Колено, обтянутое синей тканью штанов упирается мне в живот, огромная волосатая ручища фиксирует запястья над головой, и последнее, что я вижу — кухонный нож. На его поверхности отражается мутный белёсый свет, и боль… Страшная, безумная, безграничная боль. Я кричу, уже погрузившись во тьму, чувствую, как по лицу бегут струйки чего-то горячего и солёного, затекают в открытый рот, и язык ощущает привкус металла.

— Дыши! Всё нормально, мы сейчас в лесу, а тебе просто приснилась какая-то пакость.

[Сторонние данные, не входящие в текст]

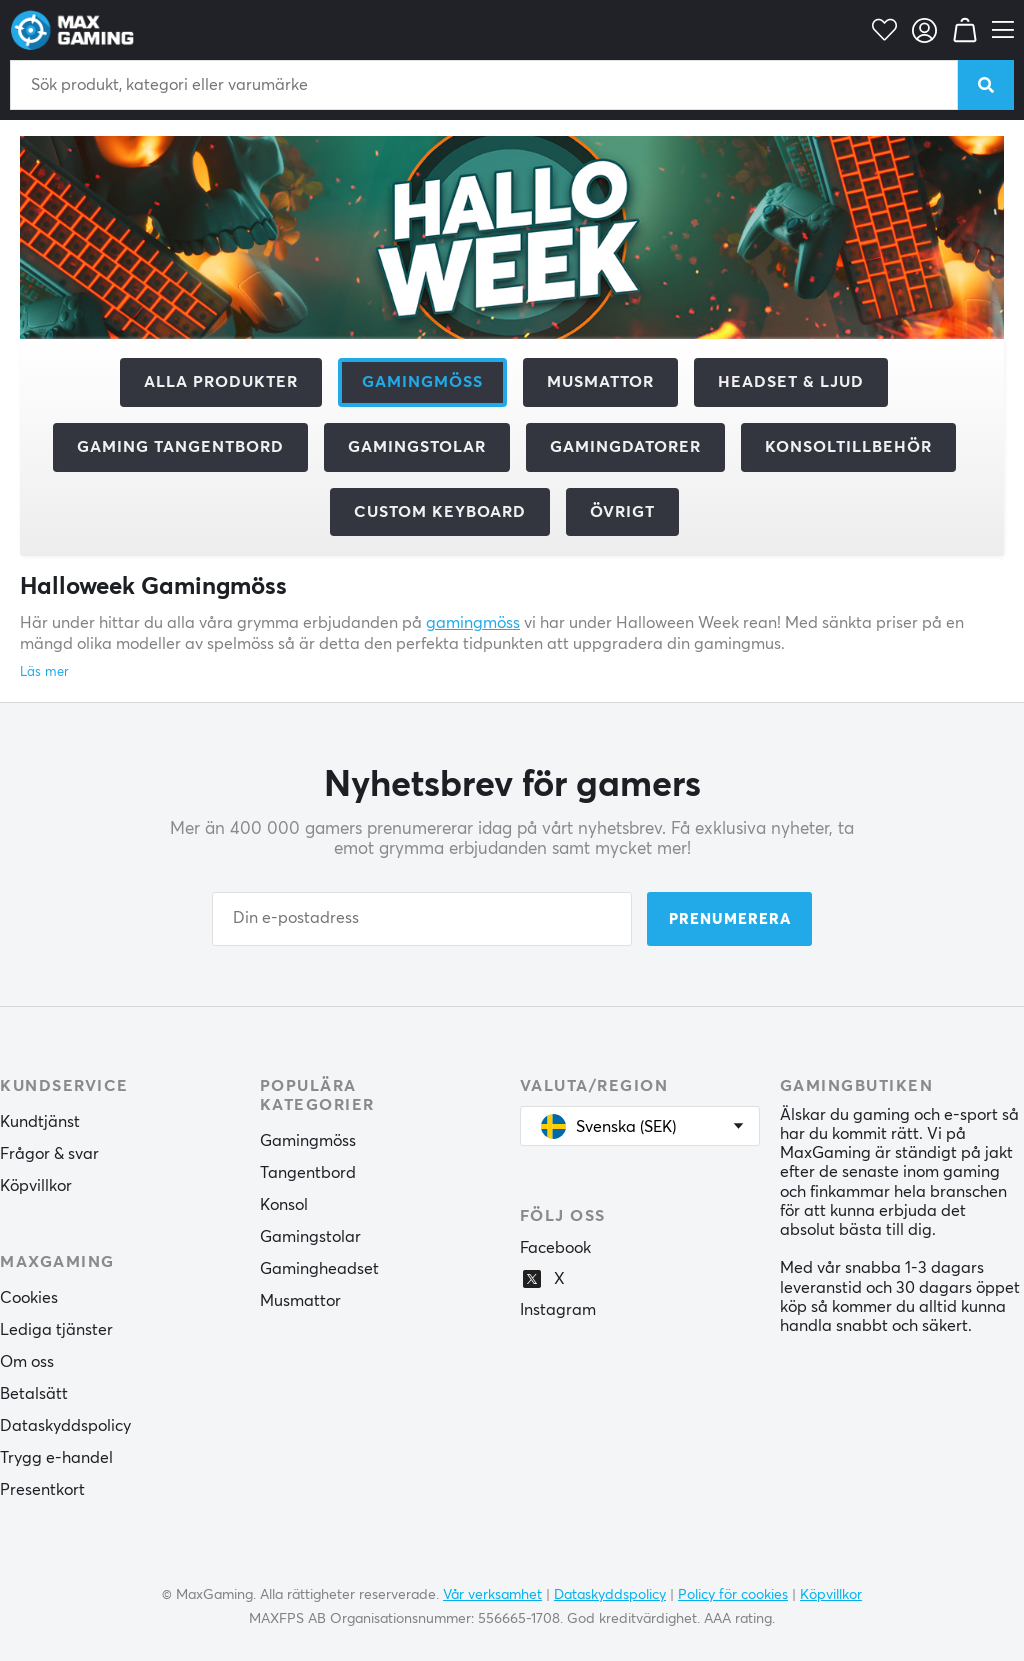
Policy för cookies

Голос спокойный, но твёрдый вырывает меня в реальность. Кольцо рук сжимает крепко, дыхание щекочет висок. Пляшет весёлый костёр, отбрасывая блики на поверхность сосновых стволов. Над головой, подобно гигантской вороне, раскинула крылья ночь. Пахнет смолой, палой листвой, дымом и грейпфрутом.

— Пей, — мне протягивают железную кружку с чаем.

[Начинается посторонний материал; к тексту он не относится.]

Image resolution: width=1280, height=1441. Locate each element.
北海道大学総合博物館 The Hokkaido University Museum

Зубы стучат о край, я глотаю терпкую жидкость, невольно прислушиваясь к ударам собственного сердца. Все спят. Никто не проснулся, разбуженный моими криками, и это немного успокаивает.

— Я пойму, если ты откажешься рассказать мне о своём сне. Но если ты, всё же, захочешь это сделать, буду тебе очень признателен.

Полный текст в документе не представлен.